At the autumn period of Philip’s greatest successes, the colonists packed off the Praying Indians from Natick and the other towns just before the harvest and shipped them down Boston Harbor to Deer Island. There they were left, women and children and old men indifferently, to shift for themselves on that bleak drumlin lying open to the Atlantic. Eliot went to the water front to see the miserable converts embark, his most faithful among them—his ministers, his teachers, his interpreters. Whenever he could he visited them that winter, bringing small amounts of corn, provisions, and odds and ends of clothes. Those who survived did so for the most part by grubbing for clams and shellfish, threatened even there by some of the more hotheaded colonists, who as a reprisal for burnt villages were for going to Deer Island to kill the lot.
Yet through all their wretchedness the Indians still remained firm in their affection for Eliot. And when some of the less fanatical and more practical-minded colonists decided to try to raise an Indian scouting company from among them, sixty volunteered. In the end, Indian aid to the English was substantial. The Praying Indians, resuming their forest ways, killed over 400 of the enemy, and Gookin maintained that they “turned y e balance to y e English side, so that y e enemy went down y e wind amain.”
The war lasted until the middle of the following year. Philip was finally surrounded and brought to bay in Mount Hope Swamp in Rhode Island, a Praying Indian firing the shot that finished him. The militiamen found him lying in the mud, “a doleful, great, naked, dirty beast.” They cut off his head and brought it to Plymouth, where it stood impaled for the next quarter of a century.

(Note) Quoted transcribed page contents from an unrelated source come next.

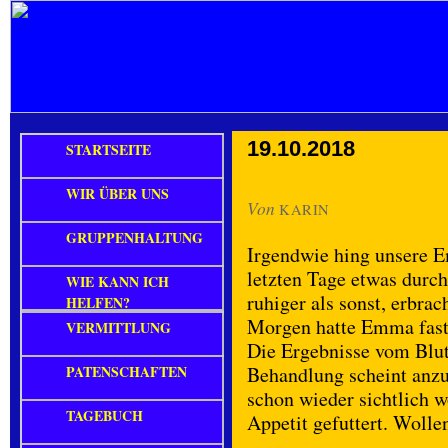
19.10.2018
STARTSEITE
WIR ÜBER UNS
Von
KARIN
GRUPPENHALTUNG
Irgendwie hing unsere 
letzten Tage etwas durc
WIE KANN ICH
ruhiger als sonst, erbra
HELFEN?
Morgen hatte Emma fast 
VERMITTLUNG
Die Ergebnisse vom Blut
PATENSCHAFTEN
Behandlung scheint anzu
schon wieder sichtlich w
TAGEBUCH
Appetit gefuttert. Wollen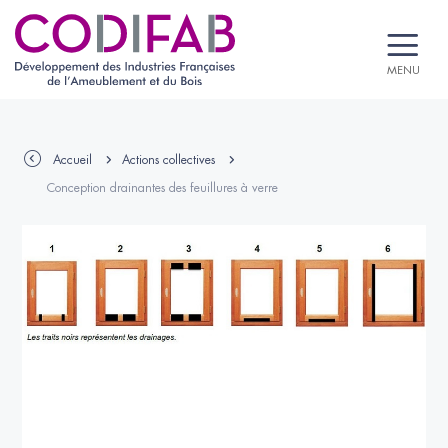
MENU
Accueil
Actions collectives
Conception drainantes des feuillures à verre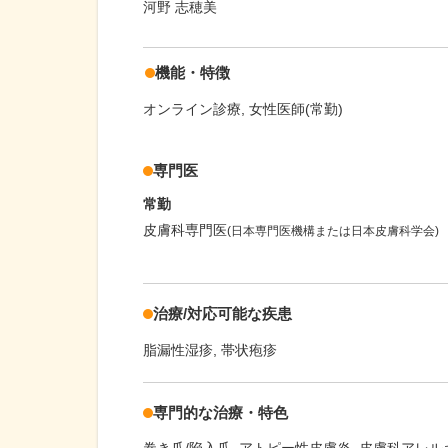
河野 志穂美
機能・特徴
オンライン診療
女性医師(常勤)
専門医
常勤
皮膚科専門医
(日本専門医機構または日本皮膚科学会)
治療/対応可能な疾患
脂漏性湿疹
帯状疱疹
専門的な治療・特色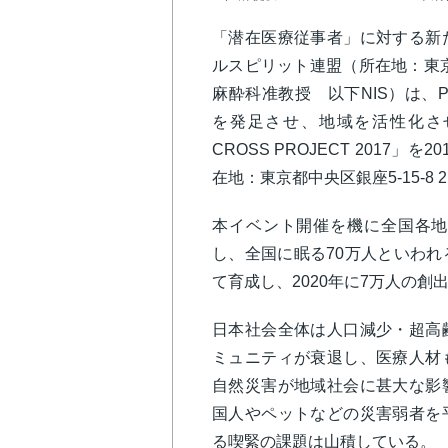
「潜在医療従事者」に対する新
ルスピリット連盟（所在地：東
麻酔科准教授 以下NIS）は、PIN
を発足させ、地域を活性化させ
CROSS PROJECT 2017
在地：東京都中央区銀座5-15-8
本イベント開催を機に全国各地
し、全国に眠る70万人といわ
て育成し、2020年に7万人の創
日本社会全体は人口減少・超高
ミュニティが衰退し、医療人材
自然災害が地域社会に甚大な影
国人やペットなどの災害弱者を
る喫緊の課題は山積している。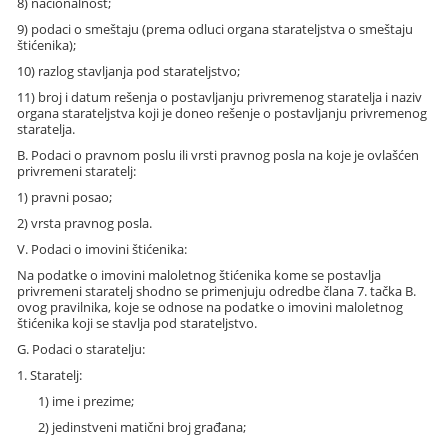
8) nacionalnost;
9) podaci o smeštaju (prema odluci organa starateljstva o smeštaju
štićenika);
10) razlog stavljanja pod starateljstvo;
11) broj i datum rešenja o postavljanju privremenog staratelja i naziv
organa starateljstva koji je doneo rešenje o postavljanju privremenog
staratelja.
B. Podaci o pravnom poslu ili vrsti pravnog posla na koje je ovlašćen
privremeni staratelj:
1) pravni posao;
2) vrsta pravnog posla.
V. Podaci o imovini štićenika:
Na podatke o imovini maloletnog štićenika kome se postavlja
privremeni staratelj shodno se primenjuju odredbe člana 7. tačka B.
ovog pravilnika, koje se odnose na podatke o imovini maloletnog
štićenika koji se stavlja pod starateljstvo.
G. Podaci o staratelju:
1. Staratelj:
1) ime i prezime;
2) jedinstveni matični broj građana;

With the end of this threat the Praying Indians were allowed to leave Deer Island for their old homes, but only a poor minority survived. Whatever creative spark Eliot had managed to kindle in them had gone out. The end of Philip was the knell of the Massachusetts Indians. Over Eliot’s distressed protests the war captives, including Philip’s wife and young children, were sold into slavery in the West Indies. Where fourteen thriving Indian towns had existed, there were now only four listless and dwindling settlements.
The London society, however, continued its help. Most of the Indian Bibles had been burnt or destroyed during the war, and Eliot prepared a revised edition with the help of his friend John Cotton of Plymouth, who knew the language even better than he did. He still visited his remaining Indians when he could, although less frequently now that old age was on him.
John Eliot was to live another fifteen years, a patriarchal figure, revered now in the harmlessness of his broken dream, one of the last thin links with that first generation from across the ocean. His Praying Indians were no longer a problem in the expanding colony, and the bitterness was glossed over now. From Roxbury to Boston he had become such a time-accustomed figure over half a century that he seemed almost beyond time, and a saying grew up that Massachusetts could not come to an end as long as the Reverend John Eliot lived.
He himself knew that his time was almost out and how vain most of it had been. “There is a cloud,” he wrote finally, “a dark cloud upon the work of the Gospel among the poor Indians.”
He lived to see his wife Anne and four of his six children with Christ, his Cromwell with Christ, Charles with the Devil, God’s Commonwealth pilloried, and every hand against his copper-colored children. And he remembered his Up-Biblum . Cotton Mather, pursuing a fancy of which he was fond, discovered that the anagram of his name was Toile.